With respect to the immunity from liability granted by subsection (a)(2) of the amendment, analysis must begin with the acknowledgment that a standard predicated on what a particular physician “believes” — a word denoting a subjective- determination — is not equivalent to the prevailing medical standard of care. It is significant that the word “believes” in subsection (b)(1) is unqualified by the word “reasonably.” And nothing in the text or the context of the amendment suggests that “reasonably” should be read into the text. As a consequence, a physician who “believes that the medical use of marijuana would likely outweigh the potential health risks for a patient” and who issues a physician certification reflecting that subjective belief, has issued a physician certification “in a manner consistent with” the amendment. Under subsection (a)(2), the physician therefore “shall not be subject to ... civil liability or sanctions under Florida law for issuing” the physician certification.
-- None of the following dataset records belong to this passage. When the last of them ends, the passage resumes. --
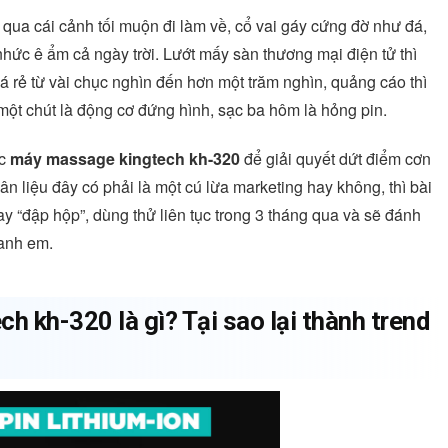
 qua cái cảnh tối muộn đi làm về, cổ vai gáy cứng đờ như đá,
hức ê ẩm cả ngày trời. Lướt mấy sàn thương mại điện tử thì
á rẻ từ vài chục nghìn đến hơn một trăm nghìn, quảng cáo thì
ột chút là động cơ đứng hình, sạc ba hôm là hỏng pin.
ếc
máy massage kingtech kh-320
để giải quyết dứt điểm cơn
n liệu đây có phải là một cú lừa marketing hay không, thì bài
ay “đập hộp”, dùng thử liên tục trong 3 tháng qua và sẽ đánh
anh em.
ch kh-320
là gì? Tại sao lại thành trend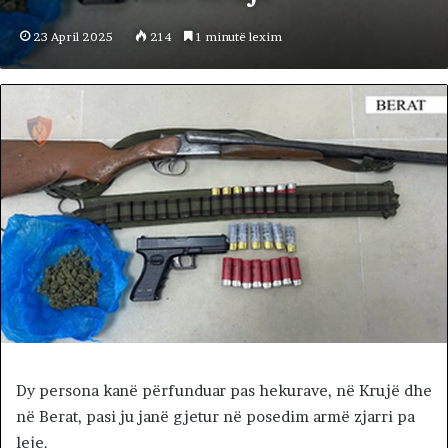
23 April 2025
214
1 minutë lexim
Dy persona kanë përfunduar pas hekurave, në Krujë dhe
në Berat, pasi ju janë gjetur në posedim armë zjarri pa
leje.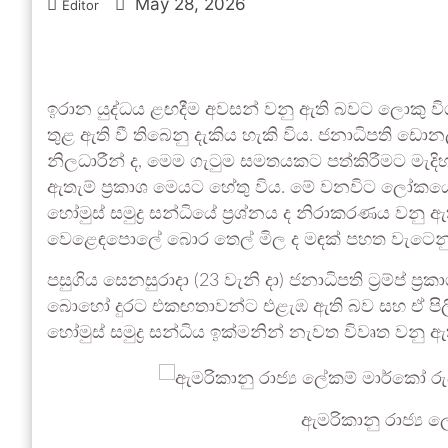
May 28, 2026
Editor
ඉරාන යුද්ධය ළඟදීම අවසන් වනු ඇති බවට ලොකු ව
තුළ ඇති වී තිබෙනු දැකිය හැකි විය. ජනාධිපති ඩොනල
නිලධාරීන් ද, මෙම ගැටුම සමතයකට පත්කිරීමට මැදිහ
ඇතැම් ප්‍රකාශ මෙයට හේතු විය. මේ වනවිට ලෝ
හෝමුස් සමුද්‍ර සන්ධියේ ප්‍රශ්නය ද නිරාකරණය ව
වෙළෙඳපොලේ බොර තෙල් මිල ද මඳක් පහත වැටෙනු 
පසුගිය සෙනසුරාදා (23 වැනි දා) ජනාධිපති ට්‍රම්ප් 
බොහෝ දුරට එකඟතාවන්ට එළැඹ ඇති බව සහ ඒ පිලිබඳ
හෝමුස් සමුද්‍ර සන්ධිය ඉක්මනින් නැවත විවෘත වනු 
ඇමරිකානු රාජ්‍ය 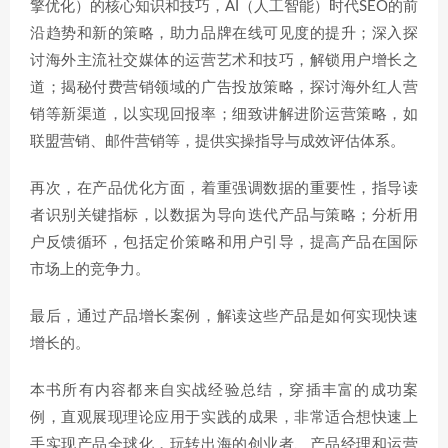
擎优化）的核心知识和技巧，AI（人工智能）时代SEO的前
沿趋势和新的策略，助力品牌在线可见度的提升；深入探
讨海外主流社交媒体的运营艺术和技巧，解锁用户增长之
道；揭秘付费营销领域的广告投放策略，探讨海外红人营
销等新渠道，以实现回报率；细致讲解进阶运营策略，如
联盟营销、邮件营销等，提供实操指导与成效评估体系。
再次，在产品优化方面，着重强调数据的重要性，指导读
者识别关键指标，以数据为导向迭代产品与策略；分析用
户反馈循环，包括定价策略和用户引导，提高产品在国际
市场上的竞争力。
最后，通过产品增长案例，解读这些产品是如何实现快速
增长的。
本书所有内容都来自实战经验总结，穿插丰富的成功案
例，直观展现理论应用于实践的成果，非常适合想快速上
手实现产品全球化，玩转出海的创业者、产品经理和运营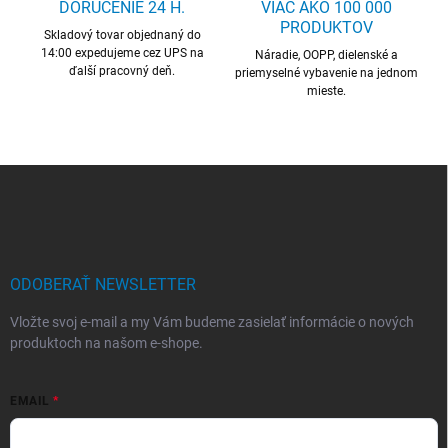
c
DORUČENIE 24 H.
VIAC AKO 100 000
i
PRODUKTOV
Skladový tovar objednaný do
e
14:00 expedujeme cez UPS na
p
Náradie, OOPP, dielenské a
ďalší pracovný deň.
r
priemyselné vybavenie na jednom
mieste.
v
k
y
v
ý
Z
p
á
i
p
s
ä
u
t
i
ODOBERAŤ NEWSLETTER
e
Vložte svoj e-mail a my Vám budeme zasielať informácie o nových
produktoch na našom e-shope.
EMAIL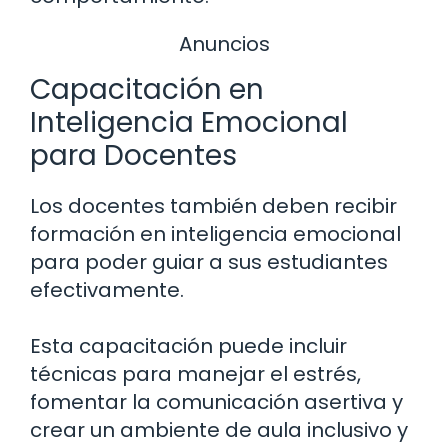
Anuncios
Capacitación en
Inteligencia Emocional
para Docentes
Los docentes también deben recibir
formación en inteligencia emocional
para poder guiar a sus estudiantes
efectivamente.
Esta capacitación puede incluir
técnicas para manejar el estrés,
fomentar la comunicación asertiva y
crear un ambiente de aula inclusivo y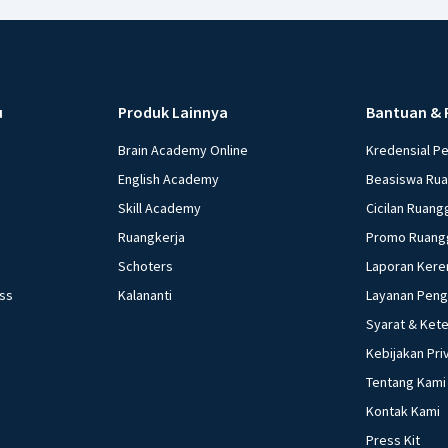
u
Produk Lainnya
Bantuan & 
Brain Academy Online
Kredensial P
English Academy
Beasiswa Ru
Skill Academy
Cicilan Ruang
Ruangkerja
Promo Ruang
Schoters
Laporan Kere
ess
Kalananti
Layanan Pen
Syarat & Ket
Kebijakan Pri
Tentang Kami
Kontak Kami
Press Kit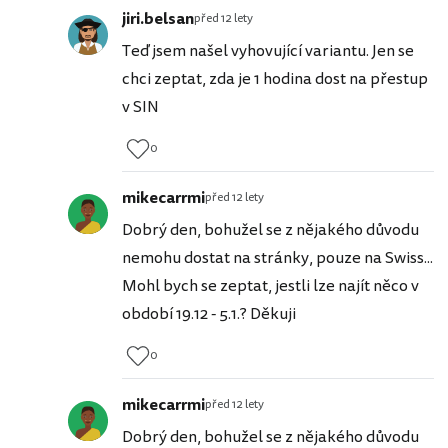
jiri.belsan
před 12 lety
Teď jsem našel vyhovující variantu. Jen se
chci zeptat, zda je 1 hodina dost na přestup
v SIN
0
mikecarrmi
před 12 lety
Dobrý den, bohužel se z nějakého důvodu
nemohu dostat na stránky, pouze na Swiss...
Mohl bych se zeptat, jestli lze najít něco v
období 19.12 - 5.1.? Děkuji
0
mikecarrmi
před 12 lety
Dobrý den, bohužel se z nějakého důvodu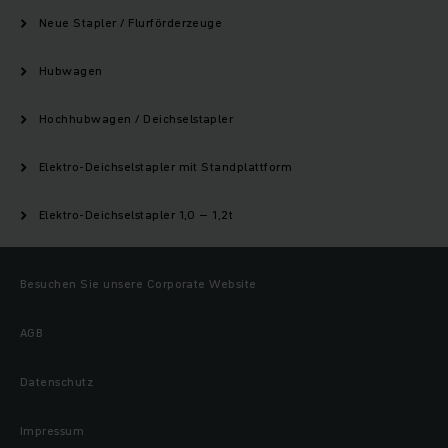
Neue Stapler / Flurförderzeuge
Hubwagen
Hochhubwagen / Deichselstapler
Elektro-Deichselstapler mit Standplattform
Elektro-Deichselstapler 1,0 – 1,2t
Besuchen Sie unsere Corporate Website
AGB
Datenschutz
Impressum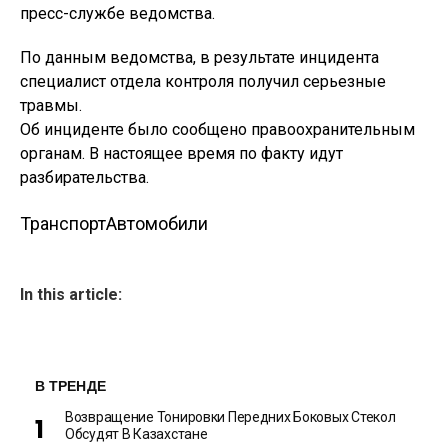
пресс-службе ведомства.
По данным ведомства, в результате инцидента
специалист отдела контроля получил серьезные
травмы.
Об инциденте было сообщено правоохранительным
органам. В настоящее время по факту идут
разбирательства.
Транспорт
Автомобили
In this article:
В ТРЕНДЕ
Возвращение Тонировки Передних Боковых Стекол
Обсудят В Казахстане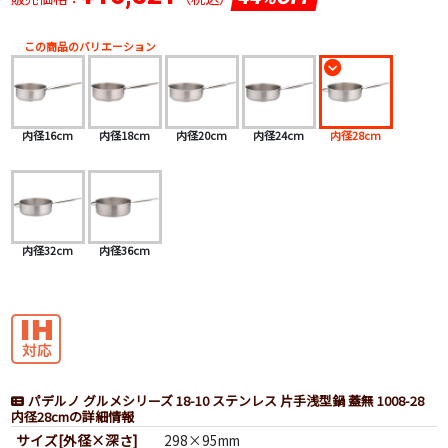
この商品のバリエーション
内径16cm
内径18cm
内径20cm
内径24cm
内径28cm
内径32cm
内径36cm
パデルノ グルメシリーズ 18-10 ステンレス 片手浅型鍋 蓋無 1008-28
内径28cmの詳細情報
サイズ[外径×深さ]
298×95mm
The unmistakable import of the immunity provision is that such a physician cannot be held liable for negligence in connection with the issuance of the physician certification. The voters have a right to know that their right to pursue negligence claims in these circumstances is barred by the amendment’s immunity provision. But the summary omits any mention of this immunity.
Finally, I turn to the majority’s attempt to justify the misleading reference to “debilitating diseases” in the ballot summary. In that attempt, the majority incorrectly relies on the ejusdem generis — “like kind” — canon. Consideration of the structure and full context of the amendment’s central definition in light of the rationale for the canon leads to the conclusion that the canon is not properly applied here.
The canon “means that ‘where an enumeration of specific things is followed by some more general word or phrase, such general word or phrase will usually be construed to refer to things of the same kind or species as those specifically enumerated.’ ” Arnold v. Shumpert, 217 So.2d 116, 119 (Fla.1968) (quoting Children’s Bootery v. Sutker, 91 Fla. 60, 107 So. 345, 347 (1926)). The canon “rests on [a] practical insight[ ] about everyday language usage” which recognizes that “[wjhen people list a number of particulars and add a general reference ... they mean to include by use of the general reference not everything else [within the scope of the general *823reference] but only others of like kind [with the listed particulars].” 2A Norman J. Singer & J.D. Shambie Singer, Sutherland Statutory Construction § 47:18, at 382 (7th ed. 2007).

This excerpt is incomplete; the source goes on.